Подумать только, последним кровавым боем с войсками фельдмаршала Шёрнера уже после подписания Акта о безоговорочной капитуляции кончилась на моем участке фронта вторая мировая война. Тогда меня не покидала наивная уверенность, что все оставшиеся в живых офицеры и солдаты, по крайней мере такие, как я, совершенно не нужные армии в мирное время, сразу будут отправлены восвояси. Но судьбе было угодно распорядиться иначе. Я получила приказ срочно отправиться в Берлин в штаб Советской Военной Администрации в Германии, и не через Москву, а через Варшаву.
Путь домой мне всегда преграждали приказы, и поэтому моим родителям, пока я была в Нюрнберге, приходилось довольствоваться кинохроникой и фильмом Романа Кармена «Суд народов».
Мама смотрела по несколько сеансов в день в маленьком душном зале кинотеатра «Аврора», что был у Покровских ворот рядом с нашим домом. Каждый раз я появлялась на экране на одну секунду. Когда мама увидела меня в первый раз, она невольно громко произнесла мое имя и зрители, сидевшие рядом, зашикали. На всех последующих сеансах мама молча смотрела на меня.
Здесь я должна вам кое в чем признаться. Прошу вас, не судите меня слишком строго. Когда мое ожидание встречи с близкими достигло наивысшего накала, я купила Биньхен — щенка жесткошерстного фокстерьера. Этот маленький шерстяной комочек ничего не знал и не ведал о совершённых и совершаемых человечеством преступлениях, не знал и не ведал, что и его хозяйка была тем самым «человеком с ружьем», которого, как нам почему-то внушали, не надо бояться. Собачонка смотрела на меня ласково и доверчиво, и никто на свете не мог разубедить ее в том, что я самое доброе существо на земле.

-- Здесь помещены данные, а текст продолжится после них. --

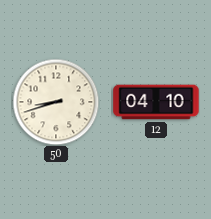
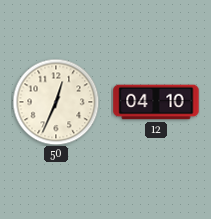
50: 8:42 -> 12:34
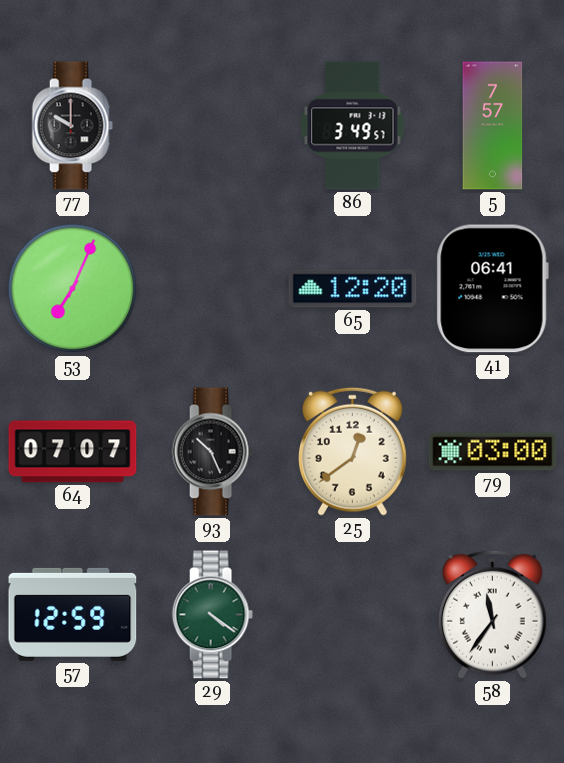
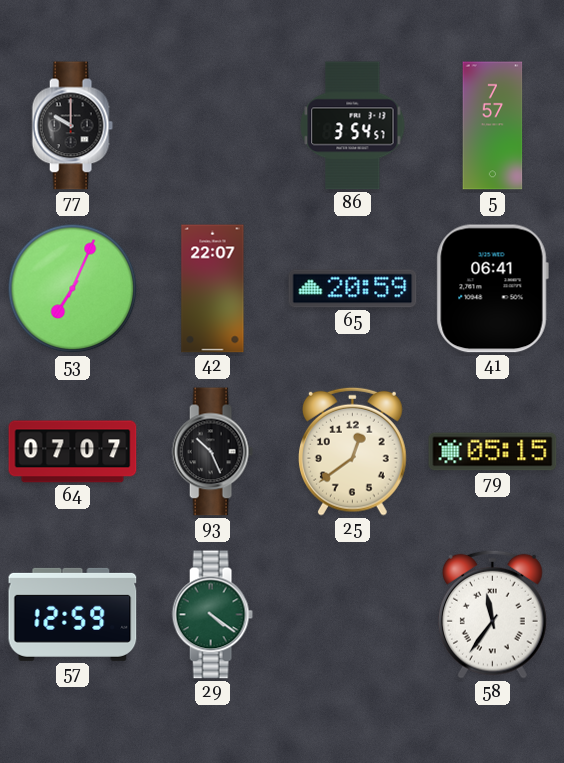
86: 3:49 -> 3:54
42: none -> 22:07
65: 12:20 -> 20:59
79: 03:00 -> 05:15
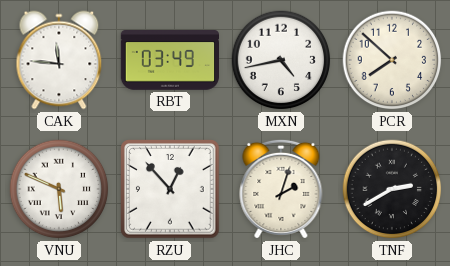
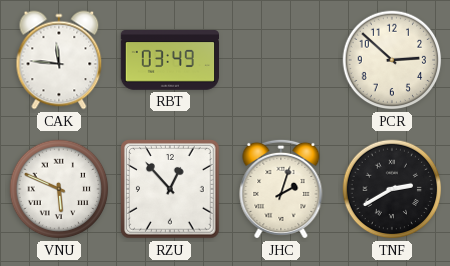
MXN: 4:43 -> none
PCR: 7:52 -> 2:52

30 сентября все члены Трибунала подписали приговор и, сменяя один другого, начали читать этот исторический документ в зале суда.
1 октября 1946 года на своем последнем, 407-м заседании Трибунал объявлял приговор каждому приговоренному в отдельности. Этот раздел приговора огласил сам председательствующий. В 15 часов 40 минут этого же дня закончился Нюрнбергский процесс, закончилась и наша работа, работа синхронистов. Мы навсегда покидали арену последнего сражения второй мировой войны, волею судеб став участниками беспрецедентной битвы фактов, доказательств и умов, свидетелями человеческих страданий и безграничной человеческой жестокости и подлости.
Захожу в комнату переводчиков рядом с залом суда, чтобы попрощаться с нашими зарубежными коллегами. И здесь они мне неожиданно объявляют, что я должна тянуть жребий, а жребий решит: кто из переводчиков будет работать во время казни. Я всячески сопротивляюсь, но меня заставляют тянуть из ящика аккуратно свернутую бумажку с роковым решением. Мое «счастье» мне не изменило: идти на казнь выпадает именно мне. Мои решительные протесты не имеют успеха… до тех пор, пока в дверях не появляется очередная жертва и весь розыгрыш не повторяется сначала. Так шутили в Нюрнберге переводчики-синхронисты.